Deltaport Berth 4 faces the same environmental and infrastructure approval scrutiny that Terminal 2 has been navigating for the past six years, and in an email response to Business in Vancouver, the port said that any Deltaport expansion would require years of planning and environmental work to get to the federal review stage. That, the port said, would “make it very difficult for GCT to meet demand that is just a few years away.”

The port, through its Terminal 2 project, also wants to add another terminal operator to “ensure healthy competition and that users continue to pay reasonable rates for reliable services.” 

The competing aspirations for the two projects set up what could be a major landlord-tenant dispute.

Under the current port management structure in Canada, it’s a disagreement that GCT would be hard pressed to win.

However, in March 2018, Transport Canada launched a review of the country’s port authority system. The review could change Canada’s port landlord-tenant relationships and how they are managed.

In a letter filed February 8 with Jocelyne Beaudet, head of the Roberts Bank Terminal 2 Project Review Panel, GCT maintains that Terminal 2, originally proposed in 2003, is “now outmoded” and “no longer viable given changes in a number of market factors.”

GCT’s Berth 4 expansion pitch maintains that increased consolidation in the ocean carrier sector and larger ships are making intraport terminal competition less relevant. It argues that Deltaport 4 is therefore the most competitive and economically viable near-term option for the Port of Vancouver’s container-handling expansion. 

However, the VFPA maintains that the Terminal 2 operator, not the port authority, will be GCT’s competitor.

Its Terminal 2 pitch also claims that a GCT Deltaport expansion is a non-starter because:

  • “Fisheries and Oceans Canada has prohibited further land reclamation inland from Deltaport”; and
  • “expanding Deltaport would mean one terminal operator would control a significant majority of the market for container terminal services.”

Grosman disagrees.

“At the end of the day, what we are saying is that we have a staged capacity investment in Deltaport that is funded by private capital where you have an operator to operate it [that] is well respected and compliant with the environmental stewardship and all of that stuff, and it is a project that is of meaningful importance, and somebody needs to decide whether this project has a greater urgency to get done than the [Terminal 2] project.”

He added that Deltaport Berth 4 would not preclude the eventual addition of Terminal 2.
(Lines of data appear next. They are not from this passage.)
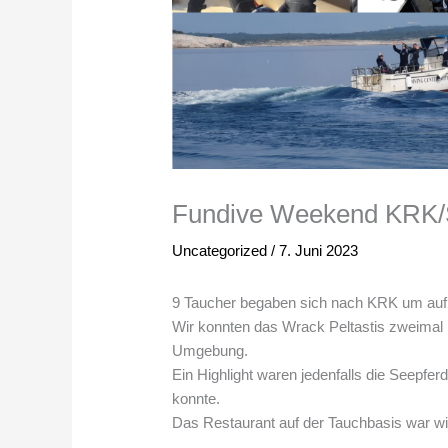
Fundive Weekend KRK/
Uncategorized
/
7. Juni 2023
9 Taucher begaben sich nach KRK um auf 
Wir konnten das Wrack Peltastis zweimal 
Umgebung.
Ein Highlight waren jedenfalls die Seepfe
konnte.
Das Restaurant auf der Tauchbasis war wi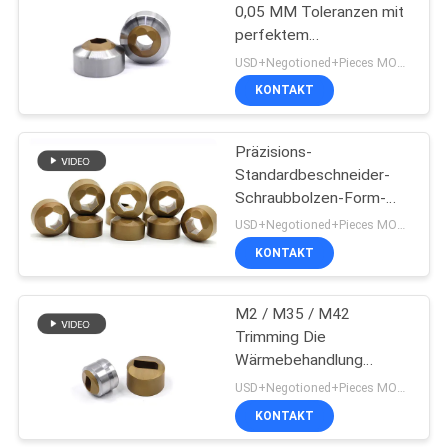
0,05 MM Toleranzen mit
perfektem
43
Tangenzradius
USD+Negotioned+Pieces MOQ:10
Nuss-
KONTAKT
Umformgesenke
Präzisions-
Standardbeschneider-
Schraubbolzen-Form-
Form mit CVD-
USD+Negotioned+Pieces MOQ:1
Beschichtung
KONTAKT
12
M2 / M35 / M42
Die-Schneidemesser
Trimming Die
Wärmebehandlung
Kartonverpackung für
USD+Negotioned+Pieces MOQ:1
Hex Bolzen
KONTAKT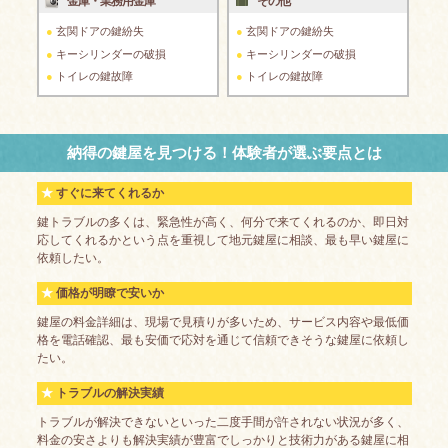
金庫・業務用金庫
その他
玄関ドアの鍵紛失
玄関ドアの鍵紛失
キーシリンダーの破損
キーシリンダーの破損
トイレの鍵故障
トイレの鍵故障
納得の鍵屋を見つける！体験者が選ぶ要点とは
すぐに来てくれるか
鍵トラブルの多くは、緊急性が高く、何分で来てくれるのか、即日対
応してくれるかという点を重視して地元鍵屋に相談、最も早い鍵屋に
依頼したい。
価格が明瞭で安いか
鍵屋の料金詳細は、現場で見積りが多いため、サービス内容や最低価
格を電話確認、最も安価で応対を通じて信頼できそうな鍵屋に依頼し
たい。
トラブルの解決実績
トラブルが解決できないといった二度手間が許されない状況が多く、
料金の安さよりも解決実績が豊富でしっかりと技術力がある鍵屋に相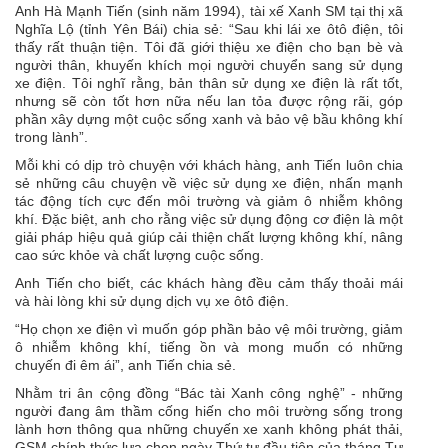
Anh Hà Mạnh Tiến (sinh năm 1994), tài xế Xanh SM tại thị xã
Nghĩa Lộ (tỉnh Yên Bái) chia sẻ: “Sau khi lái xe ôtô điện, tôi
thấy rất thuận tiện. Tôi đã giới thiệu xe điện cho bạn bè và
người thân, khuyến khích mọi người chuyển sang sử dụng
xe điện. Tôi nghĩ rằng, bản thân sử dụng xe điện là rất tốt,
nhưng sẽ còn tốt hơn nữa nếu lan tỏa được rộng rãi, góp
phần xây dựng một
cuộc sống xanh
và bảo vệ bầu không khí
trong lành”.
Mỗi khi có dịp trò chuyện với khách hàng, anh Tiến luôn chia
sẻ những câu chuyện về việc sử dụng xe điện, nhấn mạnh
tác động tích cực đến môi trường và giảm ô nhiễm không
khí. Đặc biệt, anh cho rằng việc sử dụng động cơ điện là một
giải pháp hiệu quả giúp cải thiện chất lượng không khí, nâng
cao sức khỏe và chất lượng cuộc sống.
Anh Tiến cho biết, các khách hàng đều cảm thấy thoải mái
và hài lòng khi sử dụng dịch vụ xe ôtô điện.
“Họ chọn xe điện vì muốn góp phần bảo vệ môi trường, giảm
ô nhiễm không khí, tiếng ồn và mong muốn có những
chuyến đi êm ái”, anh Tiến chia sẻ.
Nhằm tri ân cộng đồng “Bác tài Xanh công nghệ” - những
người đang âm thầm cống hiến cho môi trường sống trong
lành hơn thông qua những chuyến xe xanh không phát thải,
GSM chính thức lựa chọn ngày Thứ tư đầu tiên của tháng Tư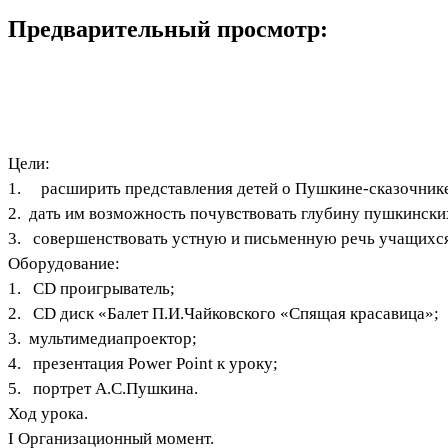
Предварительный просмотр:
Цели:
1. расширить представления детей о Пушкине-сказочник
2. дать им возможность почувствовать глубину пушкинских
3. совершенствовать устную и письменную речь учащихся
Оборудование:
1. CD проигрыватель;
2. CD диск «Балет П.И.Чайковского «Спящая красавица»;
3. мультимедиапроектор;
4. презентация Power Point к уроку;
5. портрет А.С.Пушкина.
Ход урока.
I Организационный момент.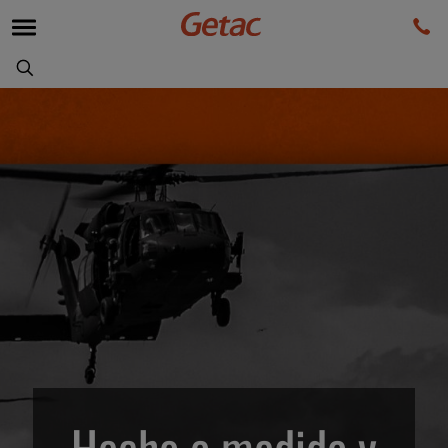
Hecho a medida y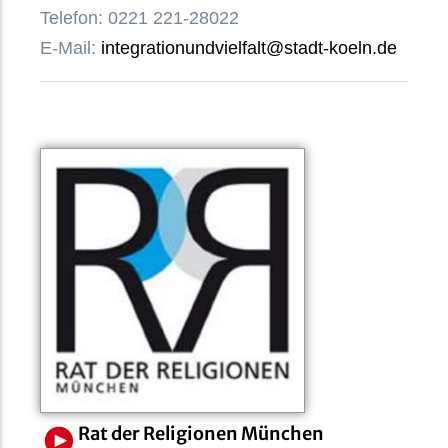
Telefon:
0221 221-28022
E-Mail:
integrationundvielfalt@stadt-koeln.de
Rat der Religionen München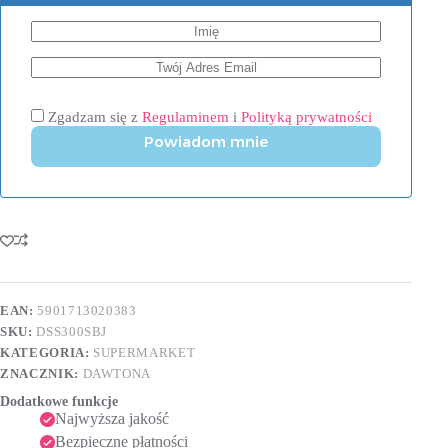
Zgadzam się z
Regulaminem
i
Polityką prywatności
Powiadom mnie
EAN:
5901713020383
SKU:
DSS300SBJ
KATEGORIA:
SUPERMARKET
ZNACZNIK:
DAWTONA
Dodatkowe funkcje
Najwyższa jakość
Bezpieczne płatności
“The way we think about this is pretty simple. Centerm is going forward with their expansion. We are thrilled with that. It will be a beautiful thing. We have a new 25-year lease with the Port of Vancouver for Vanterm. We are going ahead with our Phase 1 expansion over there. Prince Rupert has the opportunity to expand again. We have another Phase 2 expansion here at Vanterm. Deltaport Berth 4 expansion comes after that. You then have no opportunity to expand further – there is no more land at Deltaport. [That’s] a perfect time for [Terminal 2]. Bring it on. Now when is that? You are guessing: 2030, 2035? You don’t know.”